The exact size of the Secret Service contingent that will accompany Mr. Clinton everywhere is not public information, said Secret Service spokesman Marc Connolly. He added, however, that Mr. Clinton will be entitled to the protection offered “our other protectees.” And that will mean Secret Service security sweeps and small but significant motorcades every time Mr. Clinton moves around town. In a sampling of what will be a daily occurrence in Manhattan, former President Jimmy Carter came to town in early January to promote his memoirs, An Hour Before Daylight . Mr. Carter traveled through midtown in a small motorcade, while an advance team of Secret Service agents fanned out to the Barnes & Noble store in Lincoln Center and other tour locations to prepare the way for the ex-President. “We work hard to minimize inconveniences,” said Mr. Connolly of the Secret Service’s work. “We try to minimize delays.” He noted that it will be “quite easier to move a small number of vehicles” through Manhattan “than it is to move a 30-car or 50-car motorcade.”
No doubt as the Bush Restoration gets settled and New York Democrats look out at a red-shaded world they do not recognize, they will gladly put up with security sweeps in their dining rooms and motorcades parked outside their favorite restaurant (even if it’s McDonald’s). For they still regard Mr. Clinton as the man who broke the Republican Party’s near-monopoly on the White House since the 1960’s (and therefore the man who could hand out big jobs to long-suffering attorneys and policy wonks), and a man who seemed to belong in New York all along. “He’ll have too many friends,” said publicist Bobby Zarem, who considers himself one of them. “Everybody who worked with him … will do anything and everything they can to spend time with him. I don’t know how he’ll weed it out.”

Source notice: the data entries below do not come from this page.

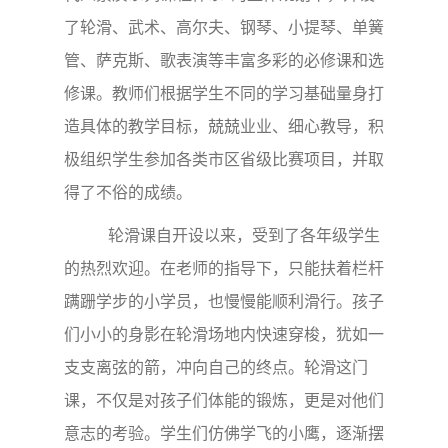
了轮滑、武术、高尔夫、钢琴、小提琴、单簧
管、萨克斯、歌表演等丰富多彩的必修课和选
修课。教师们根据学生不同的学习基础量身打
造具体的教学目标，兢兢业业、细心教导，积
极组织学生参加各类市区省级比赛项目，并取
得了不俗的成绩。
轮滑课自开设以来，受到了各年级学生
的热烈欢迎。在老师的指导下，只能扶着栏杆
蹒跚学步的小学员，也慢慢能顺利滑行。孩子
们小小的身影在轮滑场地内快速穿梭，犹如一
支支离弦的箭，冲向自己的终点。轮滑这门
课，不仅是对孩子们体能的锻炼，更是对他们
意志的考验。学生们仿佛学飞的小鹰，逐渐摆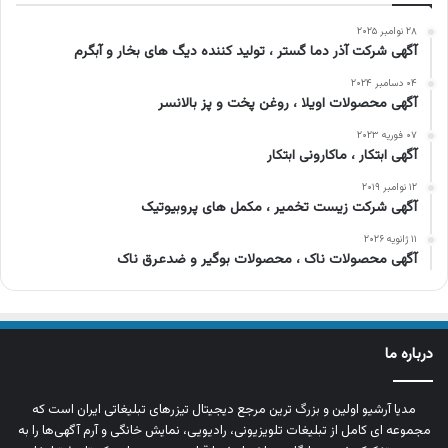
۲۸ نوامبر ۲۰۲۵
آگهی شرکت آذر دما گستر ، تولید کننده دیگ های بخار و آبگرم
۰۴ دسامبر ۲۰۲۴
آگهی محصولات اویلا ، روغن پخت و پز بالانسر
۰۷ فوریه ۲۰۲۳
آگهی ابتکار ، ماکارونی ابتکار
۱۲ نوامبر ۲۰۱۹
آگهی شرکت زیست تخمیر ، مکمل های پروبیوتیک
۱۱ ژانویه ۲۰۲۶
آگهی محصولات ناک ، محصولات بوگیر و ضدعرق ناک
درباره ما
مدیا آرشیو اولین و بزرگ‌ ترین مرجع دیجیتال تیزرهای تبلیغاتی ایران است که
مجموعه‌ ای کامل از تبلیغات تلویزیونی، رادیویی، نمایش خانگی و آرم‌ آگهی‌ها را به‌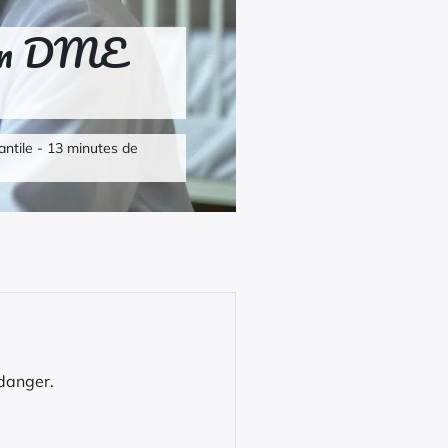
e en DME
antile - 13 minutes de
danger.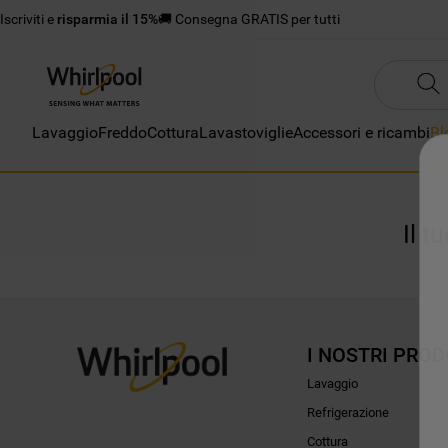
Iscriviti e
risparmia il 15%
🚚 Consegna GRATIS per tutti
Lavaggio
Freddo
Cottura
Lavastoviglie
Accessori e ricambi
Bl
Il t
I NOSTRI PROD
Lavaggio
Refrigerazione
Cottura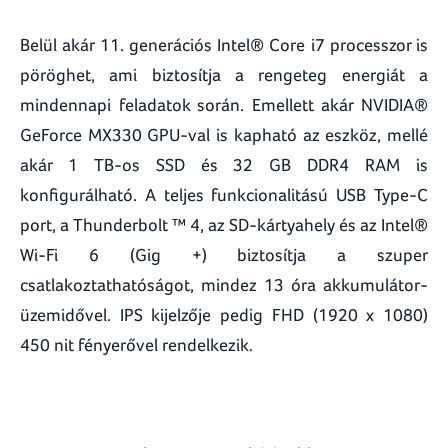
Belül akár 11. generációs Intel® Core i7 processzor is
pöröghet, ami biztosítja a rengeteg energiát a
mindennapi feladatok során. Emellett akár NVIDIA®
GeForce MX330 GPU-val is kapható az eszköz, mellé
akár 1 TB-os SSD és 32 GB DDR4 RAM is
konfigurálható. A teljes funkcionalitású USB Type-C
port, a Thunderbolt ™ 4, az SD-kártyahely és az Intel®
Wi-Fi 6 (Gig +) biztosítja a szuper
csatlakoztathatóságot, mindez 13 óra akkumulátor-
üzemidővel. IPS kijelzője pedig FHD (1920 x 1080)
450 nit fényerővel rendelkezik.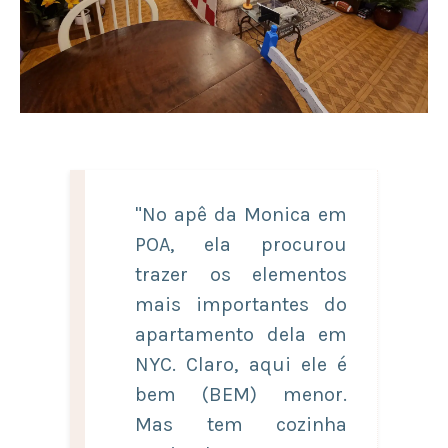
"No apê da Monica em
POA, ela procurou
trazer os elementos
mais importantes do
apartamento dela em
NYC. Claro, aqui ele é
bem (BEM) menor.
Mas tem cozinha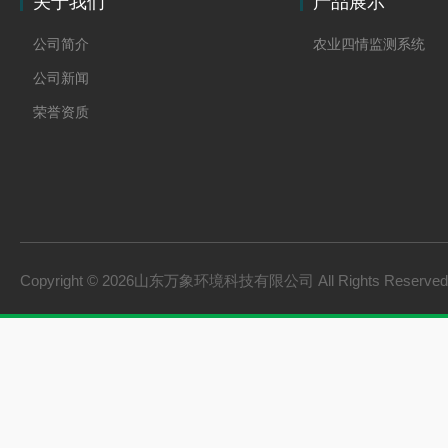
关于我们
产品展示
公司简介
农业四情监测系统
公司新闻
荣誉资质
Copyright © 2026山东万象环境科技有限公司 All Rights Reserv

The irony here, of course, is that Mr. Clinton will arrive in New York to accept the laurels of a conquering hero despite, and not because of, his political achievements. Historians already have decided that he was the most conservative Democratic President since Grover Cleveland. He signed legislation repealing a welfare entitlement that had been enshrined in the New Deal. He signed the North American Free Trade Agreement, which business wanted and labor sought desperately to block. He adopted the rhetoric of conservative Republicans on small-bore issues like school uniforms. And, ideology aside, he engaged in conduct that so many feminists and liberals would usually describe as sexual harassment.
And yet, New York’s power elites can hardly wait to spot him in the street or be summoned to a dinner with him or be asked to do him a favor.
That’s because, in the end, they think of Bill Clinton as one of them. And that’s what matters, after all.